Un esperimento eseguito in Australia, pubblicato sulla rivista scientifica ʼPlos Oneʼ, ha analizzato la capacità dei tessuti naturali, sintetici e misti, di biodegradarsi nell’oceano. Nel loro studio, i ricercatori coordinati dalla biologa Sarah-Jeanne Royer della Marine Biology Research Division, hanno analizzato dieci diversi tipi di tessuto tra cui quelli in cellulosa a base di legno come il lyocell o la viscosa, in cellulosa naturale come il cotone, in bioplastica, in plastica a base di petrolio (polietilene tereftalato e polipropilene) e vari tessuti di materiale misto. Per effettuare l’esperimento gli studiosi hanno immerso le stoffe appena sotto la superficie dell’acqua e a dieci metri di profondità dell’oceano esaminando ogni sette giorni il loro ‘sviluppo’. L’intero esperimento è durato 428 giorni.
Risultati sorprendenti
I risultati sono stati sorprendenti, in quanto, mentre quelli naturali e di cellulosa si sono dissolti nell’arco di un mese, quelli sintetici, compresi i tessuti fatti della cosiddetta bioplastica come l’acido polilattico, non si sono decomposti nemmeno dopo aver passato oltre un anno in acqua. La coordinatrice dello studio, Sarah-Jeanne Royer, ha sottolineato: “I risultati evidenziano l’importanza di eseguire test standardizzati in grado di verificare se i materiali venduti come compostabili o biodegradabili lo siano davvero nell’ambiente naturale e non solo in un contesto industriale”. La bioplastica è un materiale prodotto a partire da risorse naturali come l’amido di mais o la canna da zucchero, venduta come potenziale soluzione all’inquinamento da plastica; il PLA (acido polilattico) spesso etichettato come biodegradabile e compostabile, ne è la forma più diffusa.

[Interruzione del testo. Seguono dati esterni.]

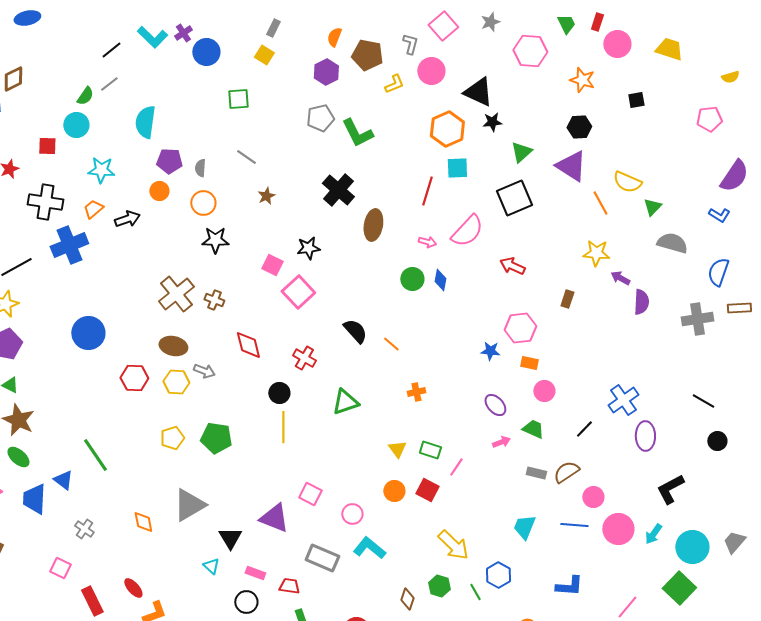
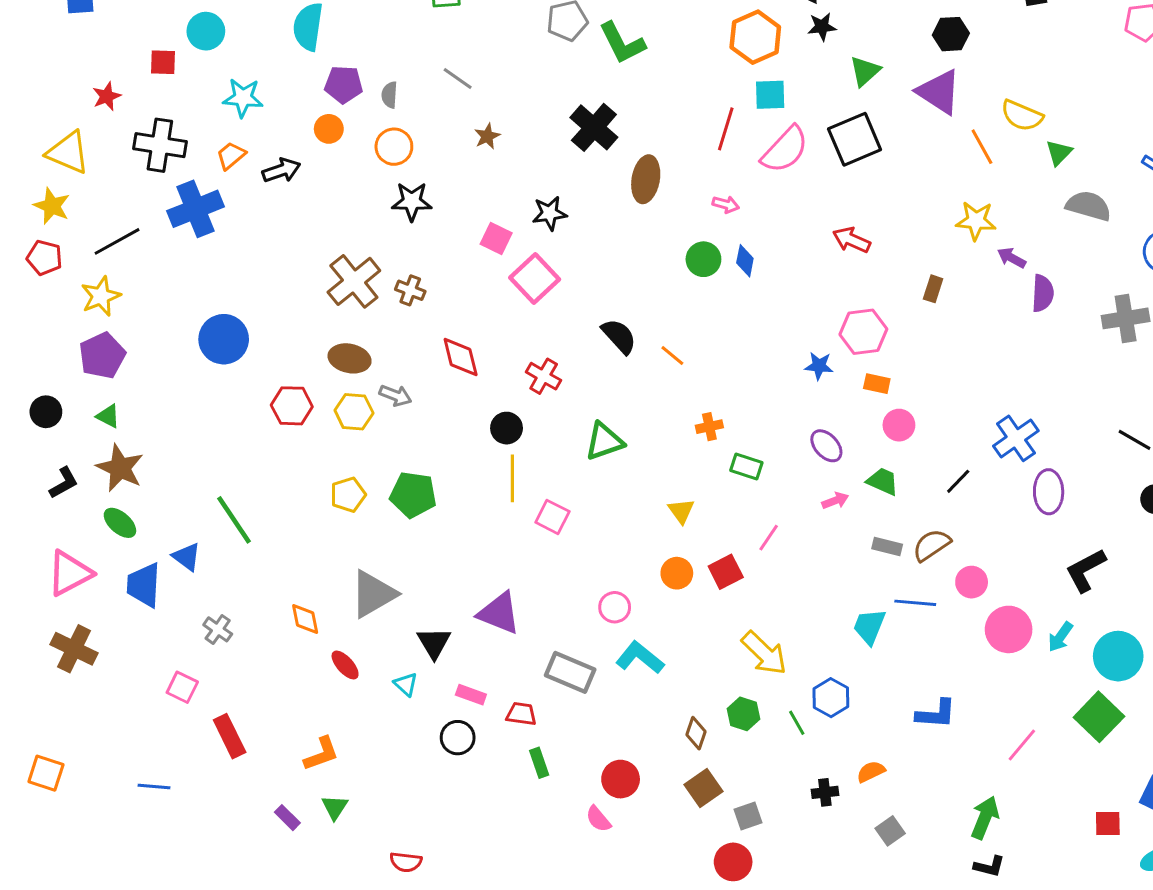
pink semicircle: (467, 231) -> (785, 150), moved
green rectangle: (430, 450) -> (746, 467), moved
red square: (427, 490) -> (726, 572), turned 35
pink square: (310, 494) -> (552, 517), moved
blue line: (574, 525) -> (915, 603), moved
red ellipse: (133, 588) -> (345, 665), moved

Circa il 62% dei tessuti sia di plastica o misto plastica, è materiale che rimane nell’ambiente per decenni o anche secoli senza contare che i tessuti sintetici contribuiscono all’inquinamento anche attraverso la dispersione di microfibre durante i lavaggi in lavatrice.
Fonte di inquinamento
Gli autori dell’esperimento hanno rimarcato: “Di Bio c’è ben poco” – spiegando – “la bioplastica, venduta come materiale ecologico e la plastica a base di petrolio, rappresentano un’importante fonte di inquinamento e bisognerebbe esplorare più a fondo il modo in cui questi materiali si comportano una volta dispersi nell’ambiente naturale”. Nel corso dell’esperimento, dunque, tutti i tessuti naturali le cui fibre si sono assottigliate in acqua con il tempo si sono disintegrati in 30-35 giorni; quelli a base di petrolio, i cosiddetti ‘bio’, sono rimasti intatti fino alla fine dell’esperimento mostrando che il diametro delle fibre in plastica è rimasto invariato; anche l’impronta chimica ha subito dei notevoli cambiamenti nei materiali naturali o in cellulosa, invece, in quelli sintetici non è mutata affatto. Il co-autore dei test, Dimitri Deheyn ha rammentato: “Il PLA, che si pensa sia biodegradabile perché ha il prefisso ‘Bio’, non lo è affatto. Quello che possiamo fare, nel mentre, è comprare meno vestiti optando per tessuti di miglior qualità e in materiali naturali o scegliendo indumenti di seconda mano che favoriscano l’economia circolare”. Gli autori di questo studio denominato: “Not so biodegradable…” hanno dichiarato che non esistono interessi concorrenti.